Answered

Discover a world of knowledge at Westonci.ca, where experts and enthusiasts come together to answer your questions. Experience the convenience of finding accurate answers to your questions from knowledgeable professionals on our platform. Get quick and reliable solutions to your questions from a community of experienced experts on our platform.

Rigid bar ABC is supported by three symmetrically-positioned vertical rods, which are initially unstrained. After load P is applied, the normal strain in rods (2) is 0.0010 mm/mm. Determine the normal strain in rod (1) if there is a gap of 1.0 mm in the connection between rod (1) and the rigid bar at B. Report the strain in mm/mm

Sagot :

raphealnwobi

Answer:

The answer is below

Explanation:

The lengths of the rods are not given.

Let us assume the length of rod 1 = 1500 mm and the length of rod 2 = 800 mm

Solution:

The normal strain is defined as the change in member length δ divided by the initial member length L. The normal strain (ε) is:

ε = δ / L

δ = εL

For rod 1:

[tex]\delta_2=\epsilon_2 L_2\\\\\delta_2=0.0010\ mm/mm*1500\ mm=1.5\ mm[/tex]

The axial elongation of rod 2 is 1.5 mm. Since rigid bar ABC is attached to rod 2, the rigid bar move down by same amount.

The rigid bar moves down 1.8 mm but rods 1 will not be stretched by this amount. Because there is a gap between rod (1) and the rigid bar at B, the first deflection of 1 mm would not cause an elongation in rod 1. Therefore, the elongation in rods (1) is:

[tex]\delta_1=1.5\ mm-1\ mm=0.5\ mm[/tex]

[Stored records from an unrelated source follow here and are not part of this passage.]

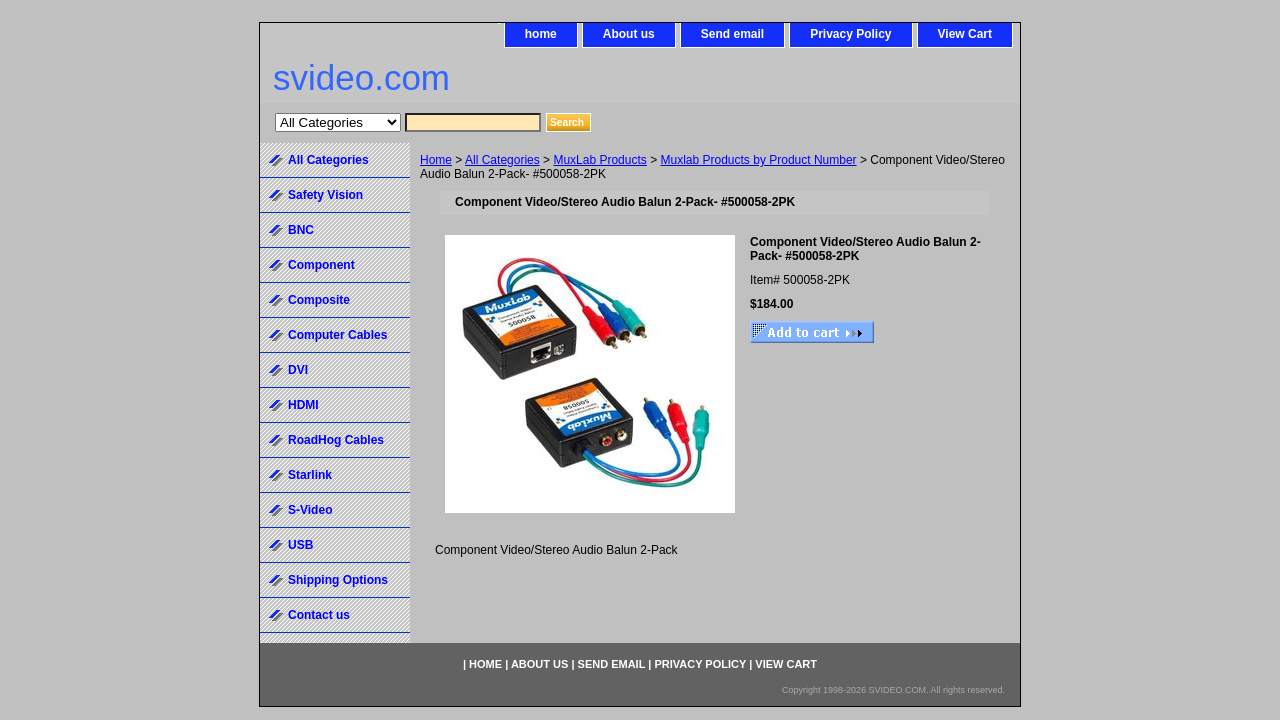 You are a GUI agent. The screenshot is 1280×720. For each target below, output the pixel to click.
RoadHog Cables (336, 440)
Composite (319, 300)
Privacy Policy (850, 34)
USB (300, 545)
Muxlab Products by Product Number (759, 160)
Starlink (310, 475)
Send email (732, 34)
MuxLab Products (599, 160)
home (541, 34)
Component (321, 265)
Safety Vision (325, 195)
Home (436, 160)
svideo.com (361, 77)
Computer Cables (337, 335)
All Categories (502, 160)
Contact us (319, 615)
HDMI (303, 405)
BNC (301, 230)
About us (629, 34)
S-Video (310, 510)
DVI (298, 370)
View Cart (965, 34)
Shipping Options (338, 580) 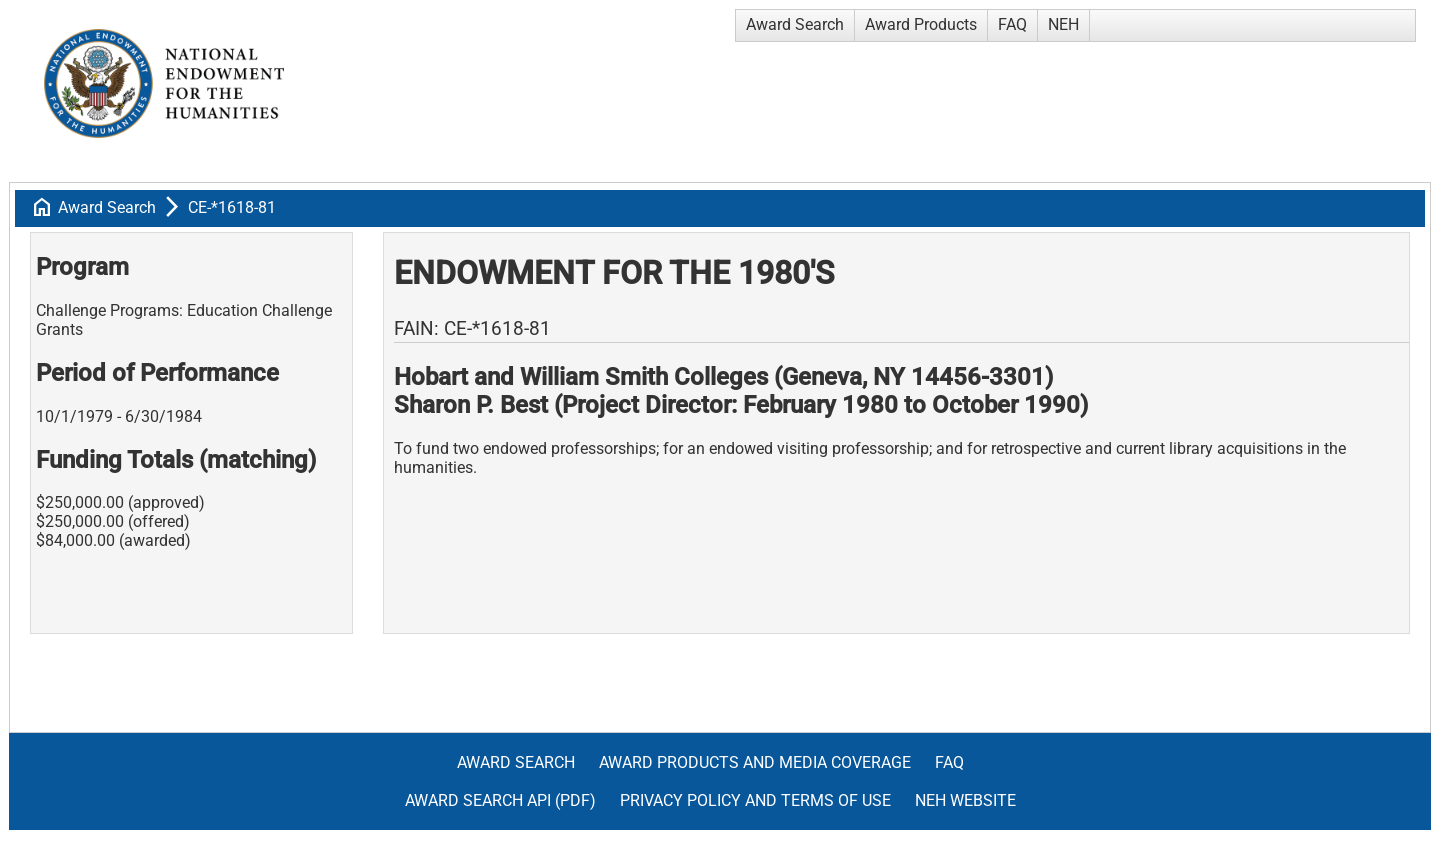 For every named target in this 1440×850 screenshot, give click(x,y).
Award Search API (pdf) (500, 800)
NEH (1063, 24)
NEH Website (965, 800)
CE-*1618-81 (232, 207)
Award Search (795, 24)
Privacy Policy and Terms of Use (755, 800)
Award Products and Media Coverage (755, 762)
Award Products (921, 24)
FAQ (1012, 24)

The normal strain in rod 1 is:

[tex]\epsilon_1=\frac{\delta_1}{L_1} =\frac{0.5\ mm}{800\ mm} \\\\\epsilon_1=0.000625\ mm/mm[/tex]

Thanks for using our service. We're always here to provide accurate and up-to-date answers to all your queries. Thanks for using our service. We're always here to provide accurate and up-to-date answers to all your queries. We're here to help at Westonci.ca. Keep visiting for the best answers to your questions.